Oleh : Nadia Rahmatul Ummah
“Dhean sudah mati!”
Laki-laki itu terbelalak kaget,
seolah tak percaya dengan apa yang ia dengar dari mulut perempuan itu.
“Kamu jangan bercanda!”
Tubuh lelaki itu bergetar, untung saja badannya
kekar, badan seorang karateka, tangannya mencoba meraih tangan perempuan itu.
“Sudah kubilang, Dhean sudah tak ada”, si perempuan
dengan lembut menghindari tangan si lelaki, ingin sekali perempuan itu
membentak si lelaki, namun ditahannya. Pikirannya campur aduk begitu saja
karena lelaki itu, dadanya bergemuruh menahan perasaan yang bercampur aduk
juga.
Angin berhembus menerpa jilbab panjang si perempuan
juga mengacau rambut gondrong si lelaki. Mereka berdua berdiri di samping jalan
raya, berpapasan begitu saja tanpa rencana, setelah satu semester berlalu tanpa
pernah bertemu.
Tatapan lelaki itu mengabur, ia ingin menangis namun
malu menggelayut dalam dirinya. Si perempuan tertunduk, hidungnya berubah
sedikit memerah, ia juga ingin menangis namun ia harus tegar.
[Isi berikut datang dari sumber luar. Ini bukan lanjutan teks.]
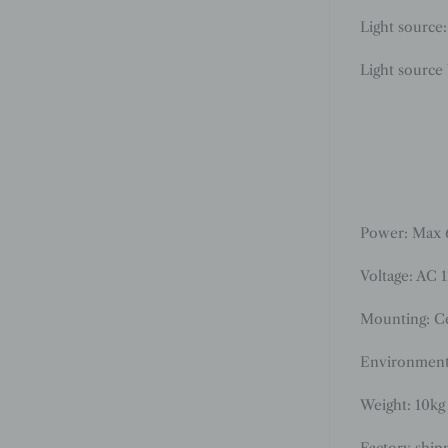
Light source
Light source
Power: Max
Voltage: AC 
Mounting: Ce
Environment
Weight: 10kg 
Factory ship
“Kemana saja dalam satu semester ini? Kau ada di
mana?”
Lirih si perempuan sambil memperhatikan lalu lalang
pejalan kaki yang menyebrang saat lampu lalu lintas menunjukkan merah.
Langkah-langkah kaki mereka cepat seperti hendak berburu sesuatu, pagi hari
memang selalu begitu.
“Bagaimana Dhean bisa meninggal?” lelaki itu menahan
nafas, menahan emosi yang bergemuruh dalam dadanya, ia ingin meminta maaf
karena telah meninggalkan Dhean.
# # #
Dhean memiliki kebiasaan mencari iklan dari
produk-produk kecantikan setelah seorang temannya yang juga perempuan meledek
dirinya yang berwajah hitam dan kadang berminyak, rambutnya yang tak begitu
indah tentu saja menjadi nilai minus bagi wajahnya yang tak terawat.
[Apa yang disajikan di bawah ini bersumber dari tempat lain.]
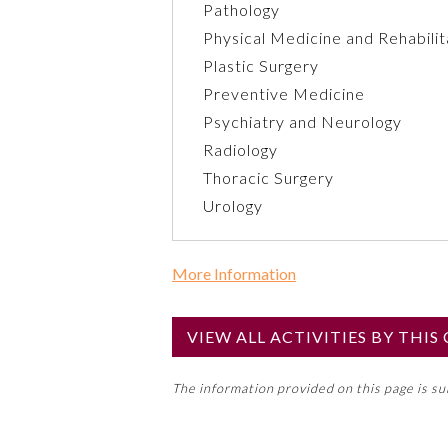
Pathology
Physical Medicine and Rehabilit
Plastic Surgery
Preventive Medicine
Psychiatry and Neurology
Radiology
Thoracic Surgery
Urology
More Information
Commercial Support?
No
VIEW ALL ACTIVITIES BY THI
NOTE: If a Member Board has not de
The information provided on this page is s
toward an ABMS Member Board’s ge
Lifelong Learning and Self-Assess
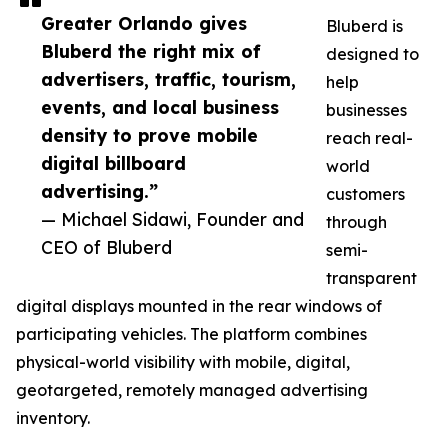
Greater Orlando gives
Bluberd is
Bluberd the right mix of
designed to
advertisers, traffic, tourism,
help
events, and local business
businesses
density to prove mobile
reach real-
digital billboard
world
advertising.”
customers
— Michael Sidawi, Founder and
through
CEO of Bluberd
semi-
transparent
digital displays mounted in the rear windows of
participating vehicles. The platform combines
physical-world visibility with mobile, digital,
geotargeted, remotely managed advertising
inventory.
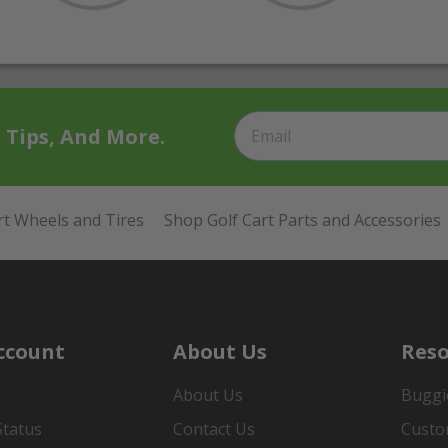
t Tips, And More.
rt Wheels and Tires
Shop Golf Cart Parts and Accessories
ccount
About Us
Reso
About Us
Buggi
Status
Contact Us
Custo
Mulanya ia memakai produk pemutih
wajah yang terbilang mahal dan menjanjikan, wajahnya berubah putih dua tingkat
dari warna wajahnya yang dulu setelah beberapa bulan pemakaian.
“Akhir-akhir ini aku rasa kamu
berbeda”
Lelaki itu menatap Dhean dari ujung
kepala sampai ujung kaki, ia tersenyum penuh arti. Rambut gondrongnya tampak
diikat dengan rapi, segelas minuman anggur bertengger di tangannya.
“Berbeda gimana?” Dhean mengeraskan
volume suaranya supaya terdengar oleh si lelaki, suasana café malam itu memang
hingar bingar dengan suara musik.
“Kamu cantik!”
# # #
“Aaarghh!” Dhean menjerit ketakutan bagaikan melihat
sesuatu yang mengerikan di depan matanya.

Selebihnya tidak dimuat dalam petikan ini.